O Brasil e a pressão sobre minerais críticos


Intensificação da rivalidade entre EUA China elevará pressões sobre produtores como Brasil

Por Assis Moreira – Valor – 23/05/2024 

A intensificação da rivalidade geopolítica entre os Estados Unidos e a China transborda para o campo dos minerais essenciais, sem surpresa, e elevará as pressões sobre produtores como o Brasil.

Minerais críticos como terras raras, lítio, cobalto e nióbio são essenciais para muitas tecnologias modernas e para a segurança nacional e econômica. E diferentes países fazem uma corrida para garantir suprimento que assegure suas ambições econômicas e ambientais.

A China domina atualmente o processamento global de minerais essenciais muito procurados para a fabricação de baterias para veículos elétricos e armazenamento de energia renovável. De seu lado, os EUA negociam acordos com mais países para expandir seu acesso a esses minerais importantes.

Com produção nacional limitada, tanto os Estados Unidos quanto a Europa dependem muito das importações, incluindo da China, fornecedora de commodities como grafite, elementos de terras raras e outros minerais para baterias, e da Rússia, que fornece alumínio, níquel e titânio.

Washington e Bruxelas procuram assim atrair países em desenvolvimento para parcerias visando “alinhar’” medidas sobre fornecimento de matérias-primas críticas. Pelo recentemente lançado Fórum de Parceria para Segurança de Minerais, dizem ter nova e potencialmente melhor oferta que criaria mais valor agregado nesses países.
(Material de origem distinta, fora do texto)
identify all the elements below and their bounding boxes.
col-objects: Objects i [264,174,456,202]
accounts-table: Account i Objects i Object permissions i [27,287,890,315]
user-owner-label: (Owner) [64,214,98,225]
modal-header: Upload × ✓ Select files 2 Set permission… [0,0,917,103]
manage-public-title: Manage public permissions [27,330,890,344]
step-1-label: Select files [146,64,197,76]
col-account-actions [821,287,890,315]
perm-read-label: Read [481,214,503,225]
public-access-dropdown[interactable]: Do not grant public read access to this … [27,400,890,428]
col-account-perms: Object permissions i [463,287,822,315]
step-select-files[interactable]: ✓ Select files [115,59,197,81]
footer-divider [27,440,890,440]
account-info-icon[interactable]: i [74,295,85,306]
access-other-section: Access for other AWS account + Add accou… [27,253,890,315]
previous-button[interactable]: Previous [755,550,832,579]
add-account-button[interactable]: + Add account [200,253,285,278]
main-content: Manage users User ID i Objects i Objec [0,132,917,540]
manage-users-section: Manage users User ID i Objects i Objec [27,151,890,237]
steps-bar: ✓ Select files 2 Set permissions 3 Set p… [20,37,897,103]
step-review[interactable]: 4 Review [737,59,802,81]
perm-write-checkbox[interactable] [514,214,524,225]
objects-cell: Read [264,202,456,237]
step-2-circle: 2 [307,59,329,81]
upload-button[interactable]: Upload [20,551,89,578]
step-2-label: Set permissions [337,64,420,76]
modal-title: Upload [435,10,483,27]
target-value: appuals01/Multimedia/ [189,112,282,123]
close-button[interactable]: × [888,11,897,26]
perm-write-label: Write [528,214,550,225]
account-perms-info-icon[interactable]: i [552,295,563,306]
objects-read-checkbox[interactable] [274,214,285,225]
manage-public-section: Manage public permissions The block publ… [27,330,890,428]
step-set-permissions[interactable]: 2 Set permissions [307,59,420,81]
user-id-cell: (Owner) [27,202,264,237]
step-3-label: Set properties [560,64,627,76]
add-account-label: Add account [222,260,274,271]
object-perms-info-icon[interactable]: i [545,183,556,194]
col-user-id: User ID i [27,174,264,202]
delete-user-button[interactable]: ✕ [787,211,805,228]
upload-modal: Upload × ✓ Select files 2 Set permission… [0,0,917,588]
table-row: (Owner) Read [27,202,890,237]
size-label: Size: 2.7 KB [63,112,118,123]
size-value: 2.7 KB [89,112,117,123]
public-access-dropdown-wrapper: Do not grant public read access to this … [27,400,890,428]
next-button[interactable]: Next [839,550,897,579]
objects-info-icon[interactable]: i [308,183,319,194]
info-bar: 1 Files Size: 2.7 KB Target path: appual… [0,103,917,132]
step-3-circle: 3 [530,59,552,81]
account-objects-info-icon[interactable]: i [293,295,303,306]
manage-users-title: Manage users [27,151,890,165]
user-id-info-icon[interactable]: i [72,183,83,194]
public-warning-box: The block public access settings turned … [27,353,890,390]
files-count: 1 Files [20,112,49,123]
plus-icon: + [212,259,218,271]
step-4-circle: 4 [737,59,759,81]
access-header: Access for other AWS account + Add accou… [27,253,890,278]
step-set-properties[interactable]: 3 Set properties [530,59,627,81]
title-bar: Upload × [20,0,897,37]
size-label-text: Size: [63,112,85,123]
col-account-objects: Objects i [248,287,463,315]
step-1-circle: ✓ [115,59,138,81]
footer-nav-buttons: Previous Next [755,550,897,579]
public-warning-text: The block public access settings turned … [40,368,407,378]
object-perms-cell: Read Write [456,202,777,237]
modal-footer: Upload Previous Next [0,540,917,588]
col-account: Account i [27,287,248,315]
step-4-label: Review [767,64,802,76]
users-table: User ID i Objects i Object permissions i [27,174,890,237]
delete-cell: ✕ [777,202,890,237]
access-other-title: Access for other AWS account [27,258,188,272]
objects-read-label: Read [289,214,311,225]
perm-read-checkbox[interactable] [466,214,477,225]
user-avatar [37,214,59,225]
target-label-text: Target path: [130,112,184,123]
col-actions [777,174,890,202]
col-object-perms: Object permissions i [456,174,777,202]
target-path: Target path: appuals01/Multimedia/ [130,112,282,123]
O Brasil é o maior produtor mundial de nióbio, com 92% do total, conforme estudo da UE. O produto serve para aplicações de alta tecnologia (condensadores, supercomputadores etc.). Também produz 13% da bauxita no mundo, para produção de alumínio; 8% do grafite natural, usado para baterias e material para produção de aço; e 9% do tântalo mundial, que serve para superligas e compensadores para dispositivos eletrônicos.

Os EUA têm insistido em obter do Brasil um compromisso de o país não restringir exportações dos minerais críticos. Os americanos negociaram também com a UE, anunciaram acordo com a Índia que ninguém viu o conteúdo e têm um acordo com a Austrália que não inclui não restringir a venda.
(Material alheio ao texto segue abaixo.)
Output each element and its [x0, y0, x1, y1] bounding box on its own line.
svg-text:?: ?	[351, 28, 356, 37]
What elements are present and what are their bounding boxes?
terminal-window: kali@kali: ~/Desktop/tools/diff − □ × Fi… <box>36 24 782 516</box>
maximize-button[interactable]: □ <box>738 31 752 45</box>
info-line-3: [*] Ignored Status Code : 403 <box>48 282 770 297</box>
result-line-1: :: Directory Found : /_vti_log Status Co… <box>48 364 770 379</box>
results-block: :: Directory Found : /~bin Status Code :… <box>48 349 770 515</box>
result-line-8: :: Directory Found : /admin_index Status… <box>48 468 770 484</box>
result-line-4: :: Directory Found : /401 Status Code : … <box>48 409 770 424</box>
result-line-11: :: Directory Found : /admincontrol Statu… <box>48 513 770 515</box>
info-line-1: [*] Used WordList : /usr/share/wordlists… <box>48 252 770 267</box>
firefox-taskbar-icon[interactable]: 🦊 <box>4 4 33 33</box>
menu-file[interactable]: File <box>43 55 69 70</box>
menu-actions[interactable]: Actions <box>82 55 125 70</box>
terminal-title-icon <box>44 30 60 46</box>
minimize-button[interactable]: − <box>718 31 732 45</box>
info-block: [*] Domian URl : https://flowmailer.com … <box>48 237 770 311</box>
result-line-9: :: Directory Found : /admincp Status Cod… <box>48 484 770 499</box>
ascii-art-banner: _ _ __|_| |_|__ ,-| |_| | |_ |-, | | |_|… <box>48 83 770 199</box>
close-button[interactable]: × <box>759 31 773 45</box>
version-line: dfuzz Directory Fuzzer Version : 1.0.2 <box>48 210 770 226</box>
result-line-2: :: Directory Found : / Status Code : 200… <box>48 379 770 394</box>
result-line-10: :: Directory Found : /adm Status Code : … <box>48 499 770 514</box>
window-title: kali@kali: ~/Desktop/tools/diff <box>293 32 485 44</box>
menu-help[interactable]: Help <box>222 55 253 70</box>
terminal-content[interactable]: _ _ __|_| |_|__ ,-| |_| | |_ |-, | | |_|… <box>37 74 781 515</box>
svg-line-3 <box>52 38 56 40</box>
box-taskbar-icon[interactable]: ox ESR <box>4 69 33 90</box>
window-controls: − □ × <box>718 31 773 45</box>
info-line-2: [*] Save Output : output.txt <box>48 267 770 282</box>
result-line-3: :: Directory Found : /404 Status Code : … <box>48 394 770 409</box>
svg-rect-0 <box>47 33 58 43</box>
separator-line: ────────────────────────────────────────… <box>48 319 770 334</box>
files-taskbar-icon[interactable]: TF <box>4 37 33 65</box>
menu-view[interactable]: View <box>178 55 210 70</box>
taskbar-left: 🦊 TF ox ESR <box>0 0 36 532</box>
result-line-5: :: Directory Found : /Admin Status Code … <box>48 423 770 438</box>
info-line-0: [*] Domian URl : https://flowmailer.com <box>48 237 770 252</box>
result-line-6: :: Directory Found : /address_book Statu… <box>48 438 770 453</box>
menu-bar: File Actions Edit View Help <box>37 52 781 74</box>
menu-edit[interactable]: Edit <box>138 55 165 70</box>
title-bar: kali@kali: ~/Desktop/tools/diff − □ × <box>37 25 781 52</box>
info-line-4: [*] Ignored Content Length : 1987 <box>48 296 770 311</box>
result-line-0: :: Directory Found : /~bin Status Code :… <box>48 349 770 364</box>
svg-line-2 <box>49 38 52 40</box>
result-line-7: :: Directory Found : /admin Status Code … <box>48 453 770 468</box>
Nesse contexto, uma recente declaração da embaixadora dos Estados Unidos no Brasil, Elizabeth Bagley, de que os EUA pretendem comprar minerais críticos do país, deflagrou sinal de alerta em círculos do governo em Brasília. A fala foi vista como nada trivial do tipo “queremos minerais críticos”, ou seja, ter simplesmente o acesso. Já o objetivo destacado em Brasília vai na outra direção, de estimular o processamento e agregação de valor dessas commodities no país.

Ou seja, não é só resistência a compromisso de não restringir exportações. Sobretudo, existe a noção de que o tema deve ser tratado de maneira estratégica e preservar espaço de política pública para uma questão ainda está sendo definida.
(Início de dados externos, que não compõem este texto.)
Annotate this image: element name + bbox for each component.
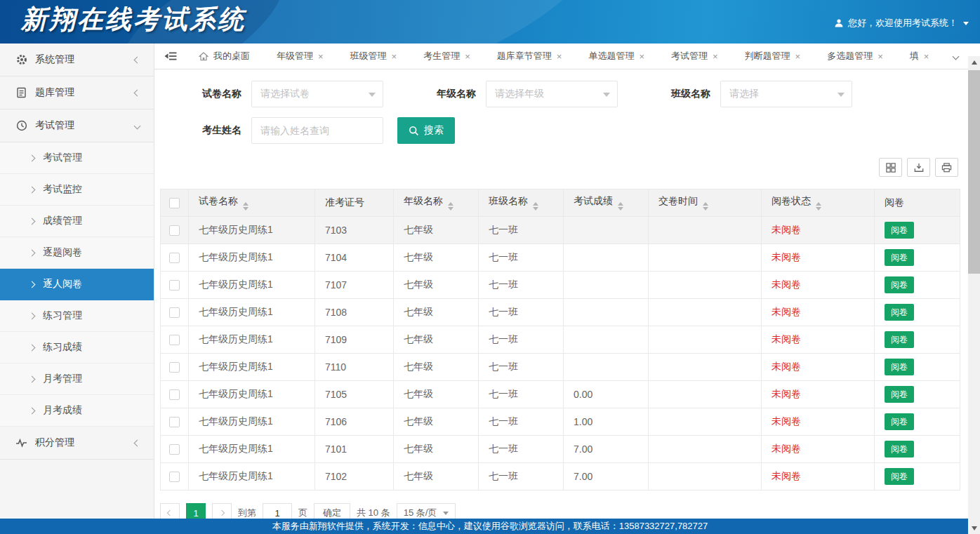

A União Europeia também busca explorar com o Brasil uma parceria estratégica em matérias-primas críticas para a transição verde e digital. E, conforme relatos, esse foi um dos temas que levaram o governo de Lula 3.0 a rediscutir o acordo Mercosul-UE, com avaliação de que o pacote negociado no governo anterior não era palatável porque proibia qualquer restrição de acesso a esses minerais críticos.

Em termos de investimentos para produção local, até agora as cifras são irrisórias. No fim de 2022, Joe Biden anunciou que uma agência americana faria novo investimento de US$ 30 milhões (R$ 158 milhões) na empresa de mineração TechMet para transformação de minerais estratégicos níquel e cobalto no Brasil.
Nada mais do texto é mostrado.